"I want to show you something. Will you walk with me?"
She nods without even hesitating, and she doesn't question me as she slips into her dress and I tug on a pair of jeans. She doesn't even object when I slip my fingers between hers and lead her to the front door— the big glass one she stumbled out of for the last time so soon before her death.
I feel her fingers tighten in mine as I lead her around the building, following the footsteps in the snow that are mostly filled in by now. It's a gentle snowfall; the flakes drift lazily around us, but they cover the tracks that lead out here to where her life ended.
The slightest sliver of dawn is on the horizon, threatening another day.
Our lives may have stopped, but the world hasn't. And as we grow nearer to the spot where hers ended, I realize it's not just the world that hasn't stopped. The musical element from the snow globe lies in the snow, just the tip of it peeking above a fresh blanket of it. As I lift it out of the snow, the sound grows louder. It's distorted, more whiny and less melodic, pausing like it wants to give up before playing for a few more seconds.
Nikki stares at what's left of the snow globe cradled between my hands... my last gift to her. It wasn't meant to be the last, though. It was supposed to be the first gift of the rest of our lives... it's why I had this made for her.
"Noah?" The space between her eyebrows creases as I fiddle with the compartment, searching for the little lever that woulddischarge the center from the snow globe, letting her see what was so special about this gift.
"Do you like the song I chose?" I laugh, tipping the pedestal of the snow globe upside down so that I can get to the compartment more easily.
"I did." She nods when I glance up to grin at her. "But it's a little creepy now..."
"A thousand years." I laugh. "It wouldn't be enough."
"No." She agrees, smiling softly now. "It would be a good start, though."
"So would this." I tell her, brandishing the ring that I'd had tucked away inside the hollow cut out photo of us.
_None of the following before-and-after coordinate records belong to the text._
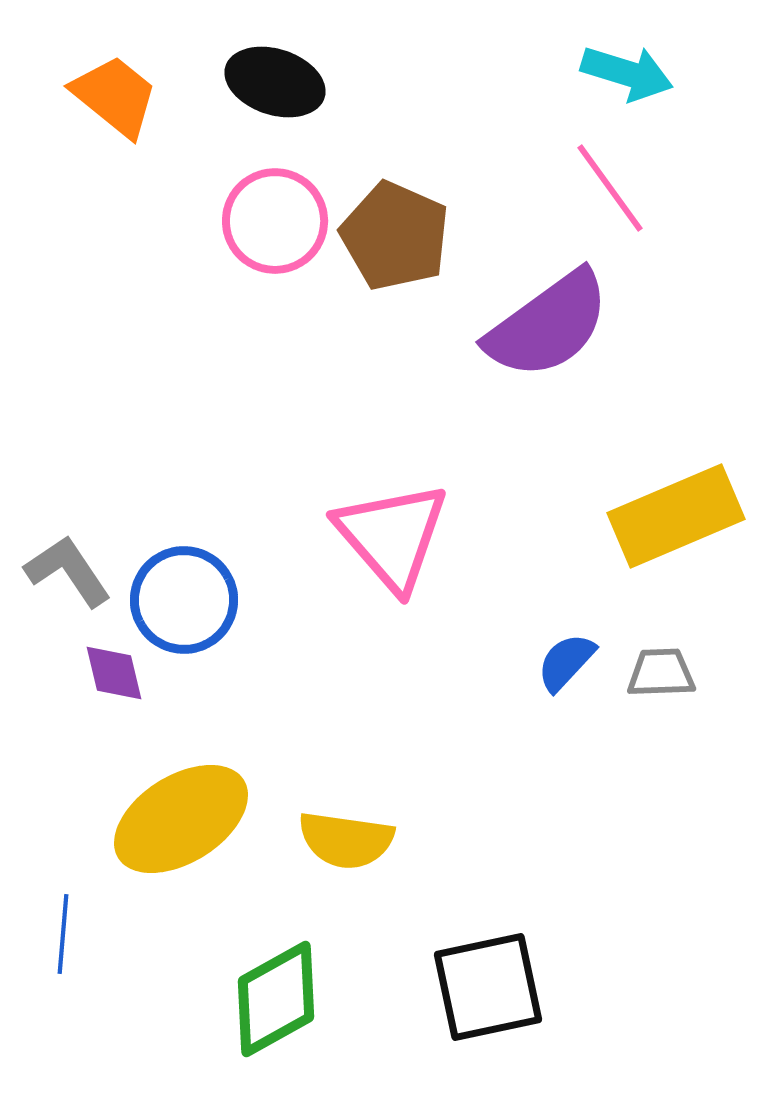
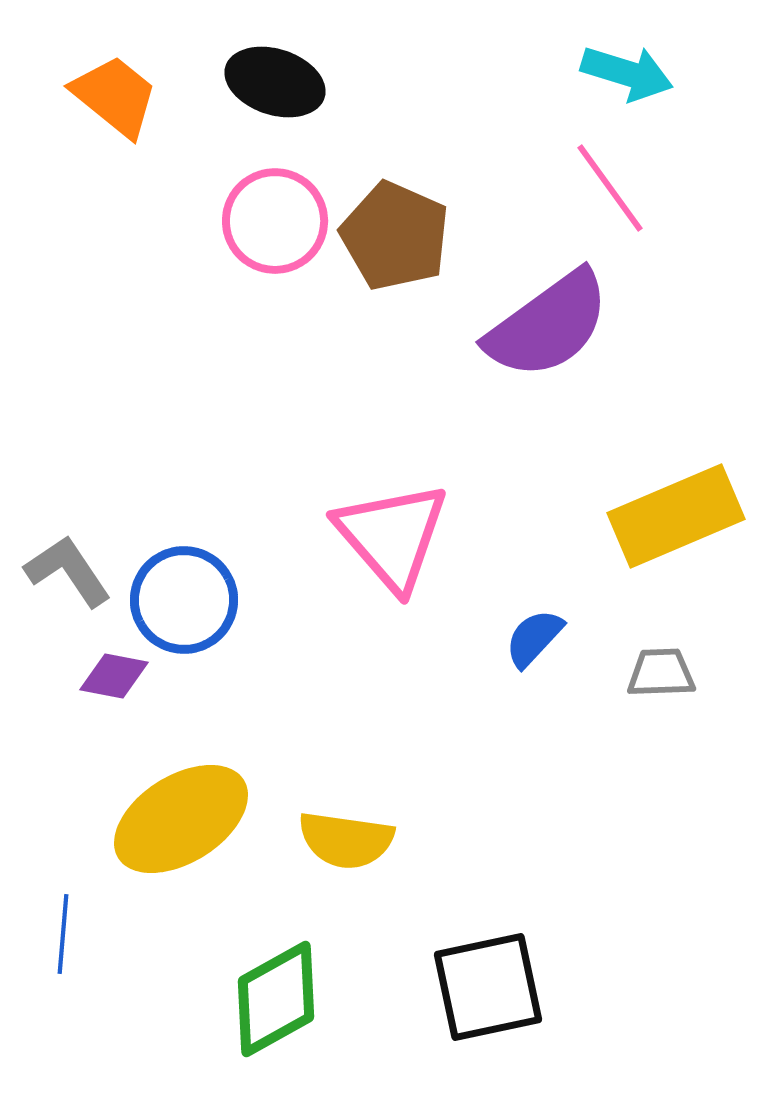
blue semicircle: moved 32 px left, 24 px up
purple diamond: moved 3 px down; rotated 66 degrees counterclockwise
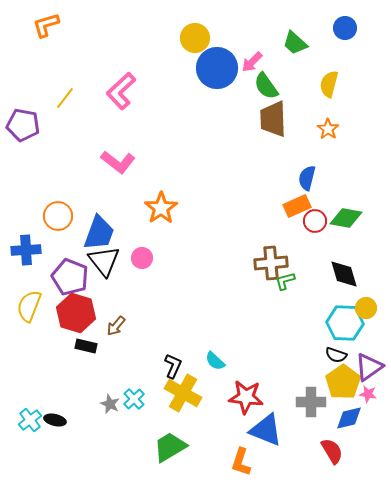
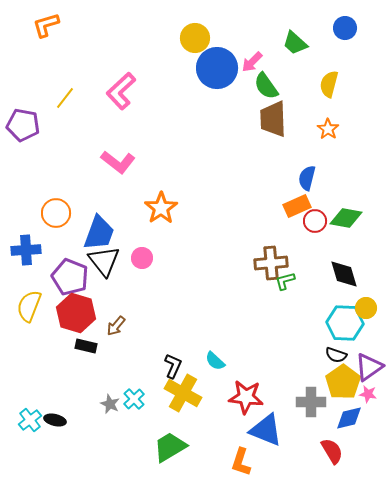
orange circle at (58, 216): moved 2 px left, 3 px up
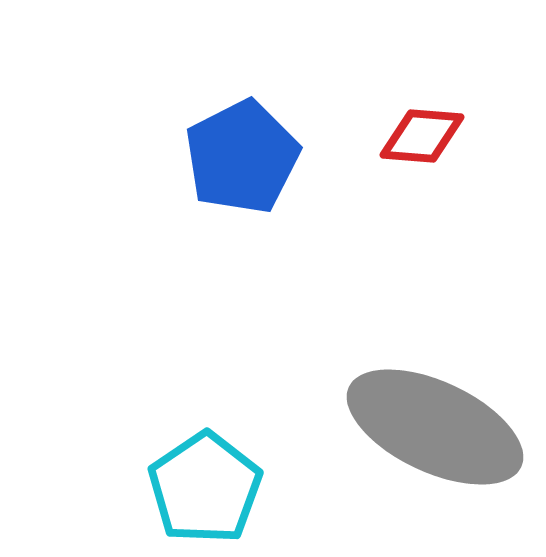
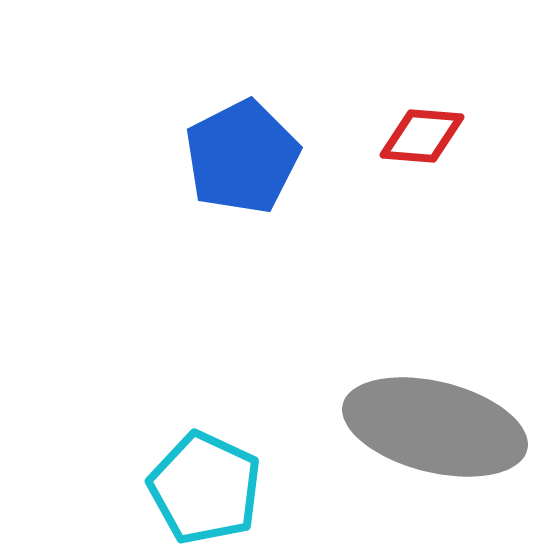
gray ellipse: rotated 11 degrees counterclockwise
cyan pentagon: rotated 13 degrees counterclockwise
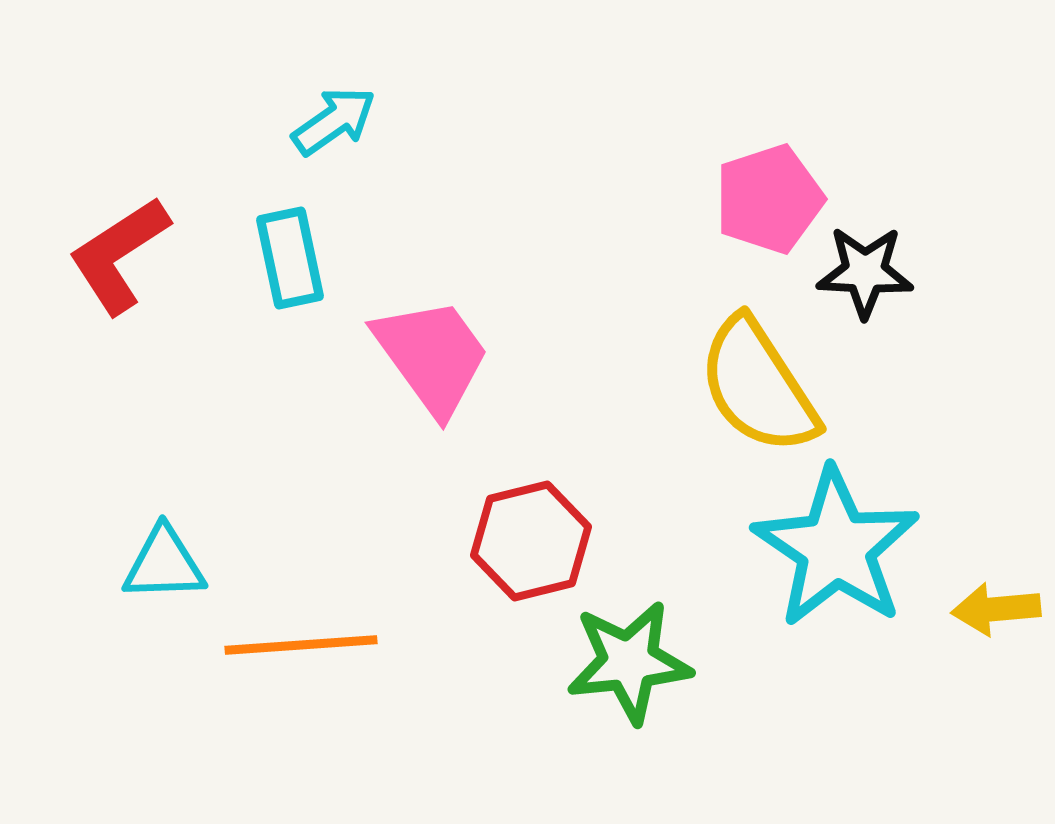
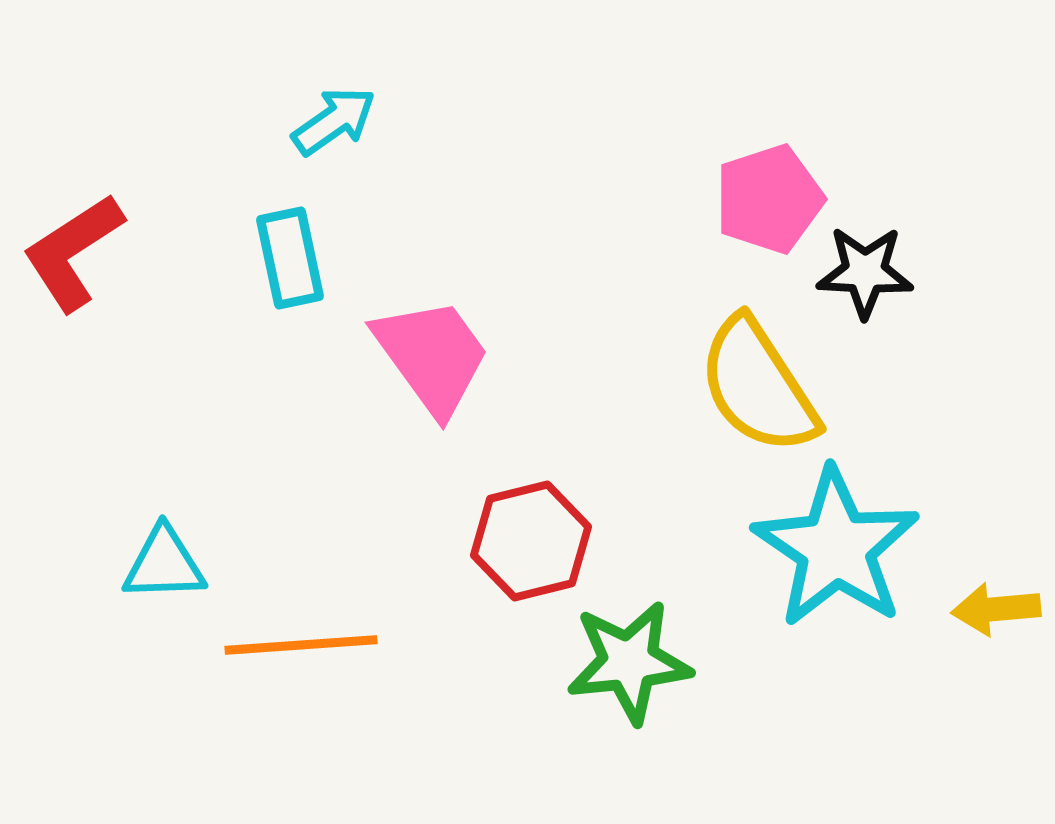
red L-shape: moved 46 px left, 3 px up
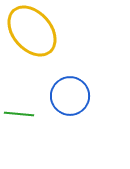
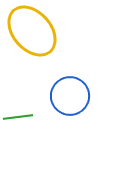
green line: moved 1 px left, 3 px down; rotated 12 degrees counterclockwise
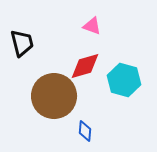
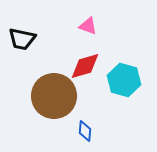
pink triangle: moved 4 px left
black trapezoid: moved 4 px up; rotated 116 degrees clockwise
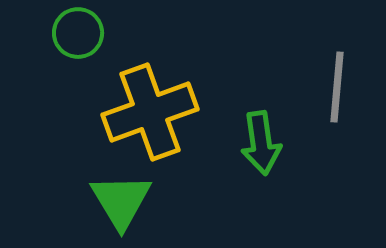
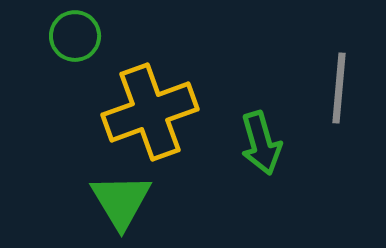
green circle: moved 3 px left, 3 px down
gray line: moved 2 px right, 1 px down
green arrow: rotated 8 degrees counterclockwise
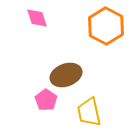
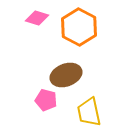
pink diamond: rotated 55 degrees counterclockwise
orange hexagon: moved 27 px left, 1 px down
pink pentagon: rotated 20 degrees counterclockwise
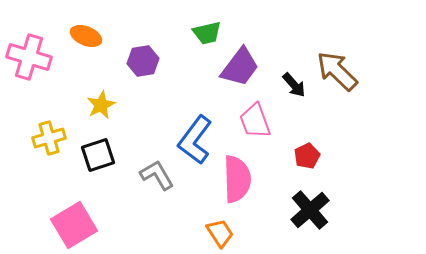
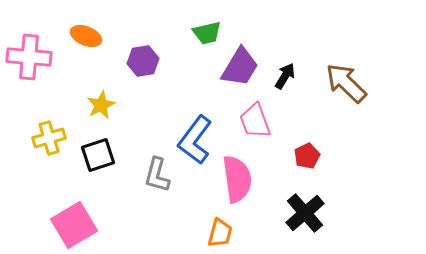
pink cross: rotated 12 degrees counterclockwise
purple trapezoid: rotated 6 degrees counterclockwise
brown arrow: moved 9 px right, 12 px down
black arrow: moved 9 px left, 9 px up; rotated 108 degrees counterclockwise
gray L-shape: rotated 135 degrees counterclockwise
pink semicircle: rotated 6 degrees counterclockwise
black cross: moved 5 px left, 3 px down
orange trapezoid: rotated 48 degrees clockwise
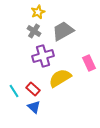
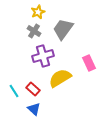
gray trapezoid: moved 2 px up; rotated 25 degrees counterclockwise
blue triangle: moved 2 px down
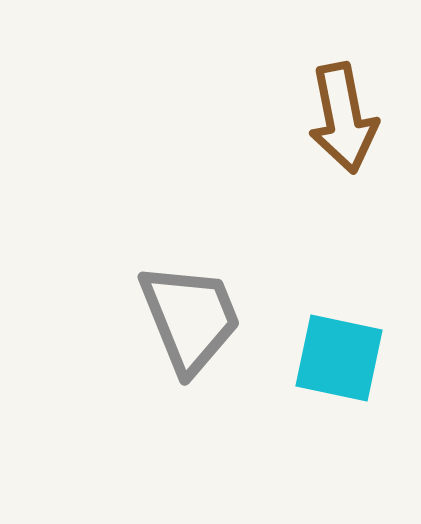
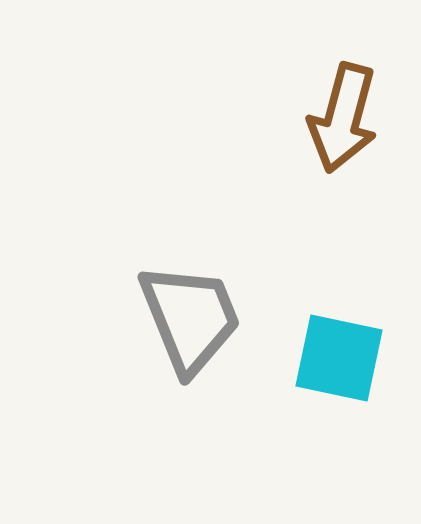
brown arrow: rotated 26 degrees clockwise
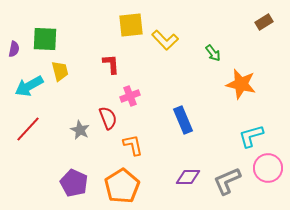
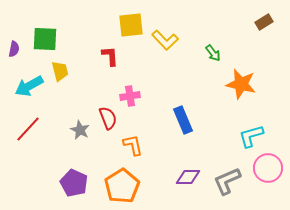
red L-shape: moved 1 px left, 8 px up
pink cross: rotated 12 degrees clockwise
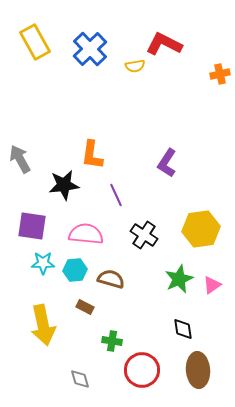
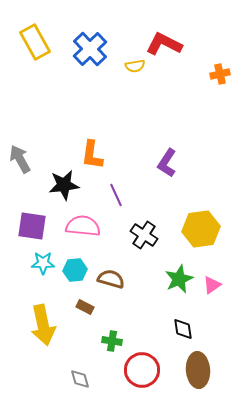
pink semicircle: moved 3 px left, 8 px up
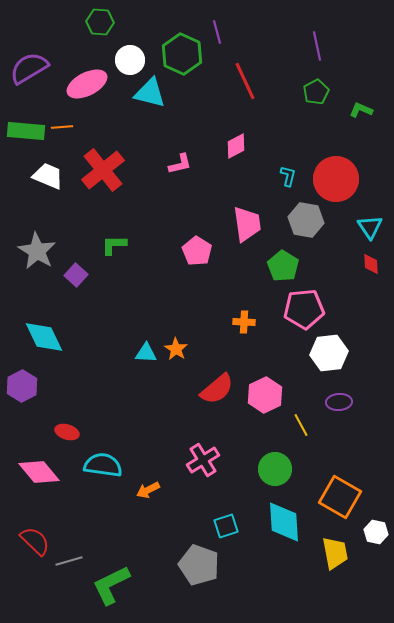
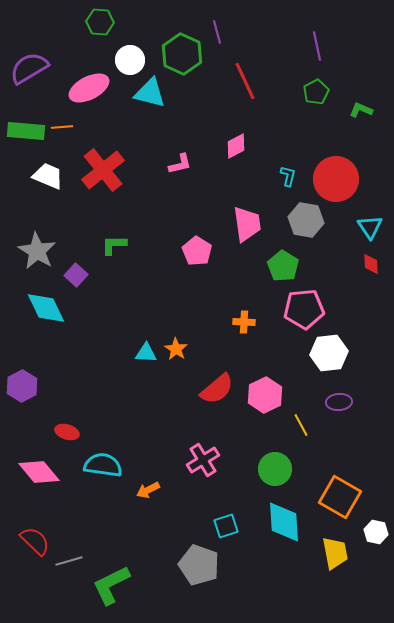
pink ellipse at (87, 84): moved 2 px right, 4 px down
cyan diamond at (44, 337): moved 2 px right, 29 px up
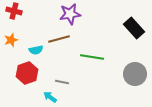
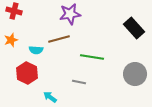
cyan semicircle: rotated 16 degrees clockwise
red hexagon: rotated 15 degrees counterclockwise
gray line: moved 17 px right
The moonlight is still strong enough to glint off the silver and make the small diamond shine between my fingers.
Nikki gasps.
I had a whole thing planned for this... giving her the gift on Christmas morning with her family crowded around us. I'd planned to be sitting beneath the tree with her in my arms when she opened it, and pretending that there was something wrong with the gift so that I could pull the ring out and drop it into her palm. I'd even imagined what she would say, her confusion, and how her mother would squeal at the mere sight of the ring.
But all of that is gone, taken from us the same way our lives were. So, I guess I can do this the right way.
I drop on one knee, reaching out for her hand. She lets me hold it, using the other one to cover her mouth... exactly how I expected her to.
"Nicolette... I've loved you from the moment I heard you laugh at a joke that wasn't funny... since before I even knew you. And I will love you ‘til the end. ‘Til time stops."
She stares at me with shock on her pretty face, her eyes swimming with tears. "You had that ring there the whole time?"
"A whole year." I nod. "I planned to do this last Christmas, but obviously..." I clear my throat, not wanting to bring up the fact that I never got the chance because I had been murdered.
"You wanted to marry me?"
"I still do." I nod. Of course, marriage would probably look a lot different now, in death. We talked about babies and a dog and the perfect little house and even where we'd have our wedding.
Now those things aren't possibilities for us... but it doesn't mean I can't still love her like my wife. And I do still want to.
"Noah..." She shakes her head the slightest bit, and I don't know if she's answering the question I haven't asked.
"Marry me.” I slip the ring onto her finger, and she admires the glint of it in the moonlight. “It doesn't have to be official to be real."
She stares at me like she's trying to decide what that means. But she knows. Because she knows she died, and she knows that what we did shouldn't have been possible, but it was.
"I wanted nothing more than to marry you..." She swallows, her hand gripping mine softly. "When I was alive."
"Death doesn't have to change us. We can leave this behind and move forward together. We can get back what we lost."
"You mean what was stolen from us." Nikki's voice is hard, cold. "We can't get that back, Noah. We can have something, but we can't have that back."
I stare at her, trying to understand what exactly she's saying. I knew I would marry her from the first date. I planned my proposal no less than fifty times, imagining different scenarios. But I never imagined she would say no.